【High-level Interview】Jeremy Paltiel: Belt and Road Has Provided Some Countries with New Development Models

“By investing in infrastructure, these countries are more or less imitating China’s development model. But I don’t think that’s a bad thing.”

In 2013, Chinese President Xi Jinping proposed the concepts of “Silk Road Economic Belt” and “21st-Century Maritime Silk Road”. These two terms are now referred to as the Belt and Road Initiative(BRI).

With the theme of Belt and Road construction, China Focus is set to launch a series of high-profile overseas interviews. Today we have an exclusive interview with Jeremy Paltiel, Professor, Department of Political Science, Carleton University, Canada.

Interviewee: Jeremy Paltiel, Professor, Department of Political Science, Carleton University, Canada

Interviewer: Xue Li, Senior Fellow, Institute of World Economics and Politics, Chinese Academy of Social Sciences

Interview Venue: Jeremy Paltiel’s Office, Carleton University, Ottawa, Canada

Interview Date: December 15, 2018


China Focus: From your perspective, what are the motivations behind Chinese President Xi Jinping’s proposal of the Belt and Road Initiative in 2013?

Jeremy Paltiel: From my perspective, the Belt and Road Initiative was put forward for political and economic reasons. In terms of its economy, China has grown from poor and weak to a big and powerful country. It has turned from price recipient to price setter. It is now the world’s largest exporter. The 2008 economic crisis led to a downturn in the global economic situation. Without imports, exports are certain to not grow. Therefore, China obviously needs to boost domestic economic growth by increasing global economic production capacity, which is the main economic reason behind the proposal.

To put it another way, a project that can provide public goods would be of great value if it could increase demand on China for infrastructure construction, and has the potential to improve the economy of neighboring countries so as to increase their demand for Chinese goods.
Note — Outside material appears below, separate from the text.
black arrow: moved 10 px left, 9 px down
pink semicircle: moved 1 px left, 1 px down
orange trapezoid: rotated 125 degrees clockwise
Of course, on the other hand, after the 2008 economic crisis, China’s largest market is still in Europe, so the Belt and Road approach toward Europe is also necessary.

The proposal of the Belt and Road inevitably includes political reasons. China’s global role requires it to exert its influence on the world, so it needs to provide public goods on a global scale. It is necessary for China to implement this international action. China’s role in the world is growing, and there is no need for it to continue to keep a low profile.

As the world’s largest exporter, China also needs to go global in economic terms. China has no options but to open up its markets.

China Focus: How do you personally evaluate the Belt and Road Initiative?

Jeremy Paltiel: The overall plan is good.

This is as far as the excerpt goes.